Director Courtney Ch’ng Lancaster and designer Lindsay Woods do their best to transition between an emerging artist’s studio and a chic gallery space on an shoestring indie budget, aided in part by Andy Trithardt’s slick original score. What works best aesthetically is “Dorie,” the disturbingly textured sculpture, coloured in the same shade as the show’s title; revealed late in the show, it seems to indicate a strong plausibility, absent in the source material, that Dorian herself has mutilated her representation to match her feelings of self-worth.
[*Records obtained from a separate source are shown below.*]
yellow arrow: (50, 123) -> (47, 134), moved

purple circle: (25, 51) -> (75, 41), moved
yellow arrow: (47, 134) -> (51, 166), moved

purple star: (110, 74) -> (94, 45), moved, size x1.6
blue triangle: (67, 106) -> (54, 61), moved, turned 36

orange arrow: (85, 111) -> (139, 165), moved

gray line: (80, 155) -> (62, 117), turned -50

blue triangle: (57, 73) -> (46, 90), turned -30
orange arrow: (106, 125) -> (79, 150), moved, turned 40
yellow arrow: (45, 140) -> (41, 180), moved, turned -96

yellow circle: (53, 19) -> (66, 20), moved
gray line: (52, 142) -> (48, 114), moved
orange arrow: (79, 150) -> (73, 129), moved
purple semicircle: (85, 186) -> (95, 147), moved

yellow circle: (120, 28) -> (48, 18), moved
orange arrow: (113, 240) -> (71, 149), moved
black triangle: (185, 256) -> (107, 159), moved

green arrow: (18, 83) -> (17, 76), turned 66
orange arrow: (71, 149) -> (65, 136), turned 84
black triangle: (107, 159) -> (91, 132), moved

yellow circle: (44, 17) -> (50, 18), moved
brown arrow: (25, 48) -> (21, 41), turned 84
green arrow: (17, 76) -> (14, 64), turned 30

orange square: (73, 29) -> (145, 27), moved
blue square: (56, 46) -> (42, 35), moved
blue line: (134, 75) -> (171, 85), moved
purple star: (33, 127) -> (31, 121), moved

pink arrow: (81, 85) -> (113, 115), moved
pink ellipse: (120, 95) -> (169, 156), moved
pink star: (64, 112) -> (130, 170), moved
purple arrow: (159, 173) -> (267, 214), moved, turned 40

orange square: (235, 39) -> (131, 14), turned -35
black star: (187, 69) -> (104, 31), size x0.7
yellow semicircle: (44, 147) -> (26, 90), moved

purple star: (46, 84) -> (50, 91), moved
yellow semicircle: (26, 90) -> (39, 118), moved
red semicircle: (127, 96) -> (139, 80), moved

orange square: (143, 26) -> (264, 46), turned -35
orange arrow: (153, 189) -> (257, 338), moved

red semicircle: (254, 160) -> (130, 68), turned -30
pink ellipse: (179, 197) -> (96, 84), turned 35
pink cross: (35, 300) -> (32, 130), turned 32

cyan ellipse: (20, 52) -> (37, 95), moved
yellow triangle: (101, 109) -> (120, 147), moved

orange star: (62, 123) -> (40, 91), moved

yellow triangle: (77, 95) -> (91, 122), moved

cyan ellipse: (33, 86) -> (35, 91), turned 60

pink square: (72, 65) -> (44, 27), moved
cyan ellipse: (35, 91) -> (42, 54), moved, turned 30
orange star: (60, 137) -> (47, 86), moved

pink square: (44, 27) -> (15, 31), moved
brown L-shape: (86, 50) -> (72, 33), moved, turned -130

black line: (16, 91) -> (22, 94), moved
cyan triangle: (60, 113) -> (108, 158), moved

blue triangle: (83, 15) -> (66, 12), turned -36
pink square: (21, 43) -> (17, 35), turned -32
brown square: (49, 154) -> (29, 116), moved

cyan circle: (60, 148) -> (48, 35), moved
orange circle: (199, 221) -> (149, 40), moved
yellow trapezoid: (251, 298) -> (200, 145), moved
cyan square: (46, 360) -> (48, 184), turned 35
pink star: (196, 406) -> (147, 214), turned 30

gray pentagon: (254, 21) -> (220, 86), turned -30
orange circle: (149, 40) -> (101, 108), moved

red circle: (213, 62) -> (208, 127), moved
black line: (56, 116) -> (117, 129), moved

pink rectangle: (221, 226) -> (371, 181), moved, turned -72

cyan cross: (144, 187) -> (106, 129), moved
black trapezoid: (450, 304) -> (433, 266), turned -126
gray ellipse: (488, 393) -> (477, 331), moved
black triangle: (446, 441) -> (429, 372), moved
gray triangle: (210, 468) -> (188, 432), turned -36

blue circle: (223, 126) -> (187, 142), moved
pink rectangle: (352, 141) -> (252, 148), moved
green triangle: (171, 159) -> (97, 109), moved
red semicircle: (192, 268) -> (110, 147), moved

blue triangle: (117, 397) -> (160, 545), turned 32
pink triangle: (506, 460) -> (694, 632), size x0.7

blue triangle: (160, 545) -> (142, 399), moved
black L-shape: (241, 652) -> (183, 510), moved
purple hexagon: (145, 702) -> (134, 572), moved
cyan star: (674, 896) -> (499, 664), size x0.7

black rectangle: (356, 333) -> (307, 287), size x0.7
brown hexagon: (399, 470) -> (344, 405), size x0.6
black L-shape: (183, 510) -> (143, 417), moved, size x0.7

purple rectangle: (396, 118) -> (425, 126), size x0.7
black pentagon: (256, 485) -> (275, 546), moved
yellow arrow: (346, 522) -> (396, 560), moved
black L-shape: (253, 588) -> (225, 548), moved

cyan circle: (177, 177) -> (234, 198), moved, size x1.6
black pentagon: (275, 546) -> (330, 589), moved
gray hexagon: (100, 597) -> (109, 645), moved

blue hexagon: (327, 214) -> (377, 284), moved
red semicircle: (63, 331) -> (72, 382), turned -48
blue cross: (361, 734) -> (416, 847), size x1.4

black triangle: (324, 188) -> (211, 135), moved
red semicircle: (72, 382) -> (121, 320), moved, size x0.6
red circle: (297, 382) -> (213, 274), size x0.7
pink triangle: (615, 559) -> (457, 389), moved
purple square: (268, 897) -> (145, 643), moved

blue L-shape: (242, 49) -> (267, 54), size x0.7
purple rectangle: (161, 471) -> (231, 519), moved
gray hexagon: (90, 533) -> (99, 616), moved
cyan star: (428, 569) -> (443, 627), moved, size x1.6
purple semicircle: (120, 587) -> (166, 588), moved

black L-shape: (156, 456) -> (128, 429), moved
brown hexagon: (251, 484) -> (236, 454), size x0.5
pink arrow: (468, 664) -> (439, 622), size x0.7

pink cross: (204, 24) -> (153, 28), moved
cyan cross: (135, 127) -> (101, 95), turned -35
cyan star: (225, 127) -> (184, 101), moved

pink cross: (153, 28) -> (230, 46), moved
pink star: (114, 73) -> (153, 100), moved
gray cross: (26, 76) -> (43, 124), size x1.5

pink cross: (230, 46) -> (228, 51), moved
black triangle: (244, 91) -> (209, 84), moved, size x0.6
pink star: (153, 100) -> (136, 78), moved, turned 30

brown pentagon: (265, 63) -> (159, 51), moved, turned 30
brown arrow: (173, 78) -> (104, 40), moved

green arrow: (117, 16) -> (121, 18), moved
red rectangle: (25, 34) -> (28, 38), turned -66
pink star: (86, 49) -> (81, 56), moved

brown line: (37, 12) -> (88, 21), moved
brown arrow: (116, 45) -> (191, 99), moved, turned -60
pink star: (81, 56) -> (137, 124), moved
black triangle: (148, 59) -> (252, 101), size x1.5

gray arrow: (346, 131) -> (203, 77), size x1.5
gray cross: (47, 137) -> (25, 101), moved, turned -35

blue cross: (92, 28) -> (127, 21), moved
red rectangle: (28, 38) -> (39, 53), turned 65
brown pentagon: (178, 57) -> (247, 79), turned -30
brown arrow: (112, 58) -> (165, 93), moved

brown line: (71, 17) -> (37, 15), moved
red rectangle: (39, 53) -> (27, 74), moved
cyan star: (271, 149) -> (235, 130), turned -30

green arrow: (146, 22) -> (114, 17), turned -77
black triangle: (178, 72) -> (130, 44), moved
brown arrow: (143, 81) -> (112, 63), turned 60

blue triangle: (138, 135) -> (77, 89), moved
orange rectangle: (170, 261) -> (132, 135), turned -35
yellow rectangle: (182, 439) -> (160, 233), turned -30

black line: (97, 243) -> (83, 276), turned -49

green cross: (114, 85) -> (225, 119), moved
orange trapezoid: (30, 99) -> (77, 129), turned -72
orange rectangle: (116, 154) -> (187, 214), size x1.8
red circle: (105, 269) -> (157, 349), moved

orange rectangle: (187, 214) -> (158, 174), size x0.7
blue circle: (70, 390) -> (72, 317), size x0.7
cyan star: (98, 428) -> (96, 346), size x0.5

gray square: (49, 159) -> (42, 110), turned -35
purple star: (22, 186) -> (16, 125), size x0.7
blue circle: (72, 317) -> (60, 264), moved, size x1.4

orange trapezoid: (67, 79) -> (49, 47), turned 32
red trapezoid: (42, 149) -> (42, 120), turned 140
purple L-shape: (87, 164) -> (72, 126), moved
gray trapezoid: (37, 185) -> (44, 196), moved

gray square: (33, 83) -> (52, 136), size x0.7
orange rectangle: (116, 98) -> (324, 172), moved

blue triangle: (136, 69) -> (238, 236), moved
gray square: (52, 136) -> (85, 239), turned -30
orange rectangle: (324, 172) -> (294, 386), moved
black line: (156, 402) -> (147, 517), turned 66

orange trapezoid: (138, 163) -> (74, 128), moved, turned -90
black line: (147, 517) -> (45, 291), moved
Read and Langille deliver career-best performances; the show was, after all, tailored to showcase their company, and we haven’t seen either in recent roles that have played so well to their strengths. Huizi also impresses in the limited time her morally conflicted artist spends in Dorian’s orbit before she spins off. The most challenging part of the show, which isn’t quite solved, is the subtle differentiation between “good” and “bad” art; a supposedly disastrous performance of Romeo and Juliet isn’t noticeably different than the supposedly promising excerpts we see before its opening night. (In contrast, Lancaster wisely uses blank canvas and lighting to suggest exquisite paintings in Opal and Laura’s gallery.) There’s a lot to unpack in Van Soelen’s topical script, and a bit more “less is more” in the staging might help keep the focus there, rather than on any artwork beyond the pivotal “mirror up to nature” sculpture.
To October 1, The Commons (587a College Street), Wednesday-Sunday, 8 p.m., Sunday, 2 p.m., $15-$25.